[c-nsp] BFD expectations

Chris Evans chrisccnpspam2 at gmail.com
Wed Sep 22 19:19:57 EDT 2010


Phil you bring up a great point. Until sxi bfd code was crap on the 6500..
We have done exstensive testing at the ECATS lab. We concluded that 450ms is
a good number on this platform with its centralized architecture. We tested
this with approx 35 peers and had no issues under heavy CPU load.

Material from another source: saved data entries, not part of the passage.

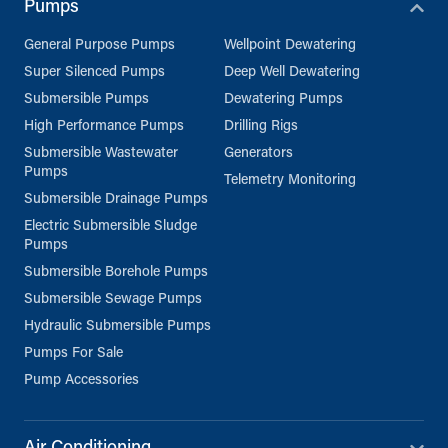
Pumps
General Purpose Pumps
Wellpoint Dewatering
Super Silenced Pumps
Deep Well Dewatering
Submersible Pumps
Dewatering Pumps
High Performance Pumps
Drilling Rigs
Submersible Wastewater
Generators
Pumps
Telemetry Monitoring
Submersible Drainage Pumps
Electric Submersible Sludge
Pumps
Submersible Borehole Pumps
Submersible Sewage Pumps
Hydraulic Submersible Pumps
Pumps For Sale
Pump Accessories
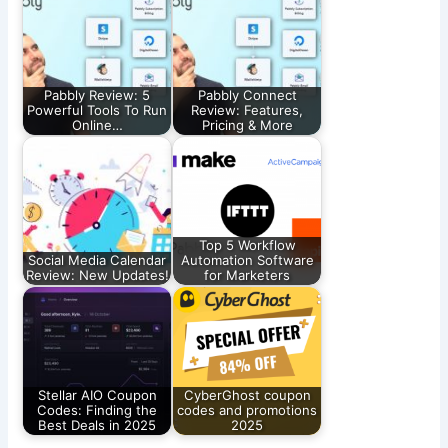
Pabbly Review: 5
Pabbly Connect
Powerful Tools To Run
Review: Features,
Online…
Pricing & More
Top 5 Workflow
Social Media Calendar
Automation Software
Review: New Updates!
for Marketers
Stellar AIO Coupon
CyberGhost coupon
Codes: Finding the
codes and promotions
Best Deals in 2025
2025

As stated before bfd is a triggering mechanism it still doesn't fix overall
protocol reconvergence issues.
> On 09/22/2010 03:22 PM, Jason Lixfeld wrote:
>> It's my understanding that BFD can provide failure detection and
>> recovery similar to that found in POS. To that end, I'd like to use
>> BFD with ISIS to design an L3 network that has failure detection and
>> recovery mechanisms which rival L2 mechanisms like REP/G.8023/STP's
>> various incarnations, etc.
>
> Wouldn't we all?
>
> AFAICT, you will have to try very, very hard to get <200msec failover
> using available layer3 mechanisms. It can be done, but it's difficult
> and the configurations are highly topology-specific. Certainly achieving
> 50msec / layer2 failover times seems to be all but impossible in the
> general case.
>
> If you search the archives, you'll get posts from the helpful Cisco guys
> on the list saying "contact your account manager and we can help you
> tune X to get 100msec failover".
>
> Have you tuned your IGP? There is a lot of stuff to tweak on this, and
> without it, BFD will not help you overmuch.
>
>>
>> I've labbed BFD+ISIS between a 7301 and an ME3600, run MTR between
>> test hosts connected to each of the two devices and yanked one of the
>> two links connecting the 7301 and the ME. I lose about 2-3 seconds
>> worth of packets. Those results seem a little inconsistent with the
>> claims of BFD's timing, unless there's something I'm missing and even
>> with the BFD hooks, ISIS isn't able to react at near POS speeds.
>>
>> Anyone have any perspective from the real world?
>
> For us, BFD was useless. It triggered false positives all the time, then
> Cisco removed SVI support under later 12.2SX IOS. It didn't seem to be
> "distributed", so anything which loaded the sup RP/SP CPUs caused it to
> crap out.
>
> We gained far more from simply:
>
> router ospf 1
> timers throttle spf 10 100 5000
> timers throttle lsa all 10 100 5000
> timers lsa arrival 80
>
> ...on all our boxes.
>
> YMMV, but I would not believe the marketing hype around BFD.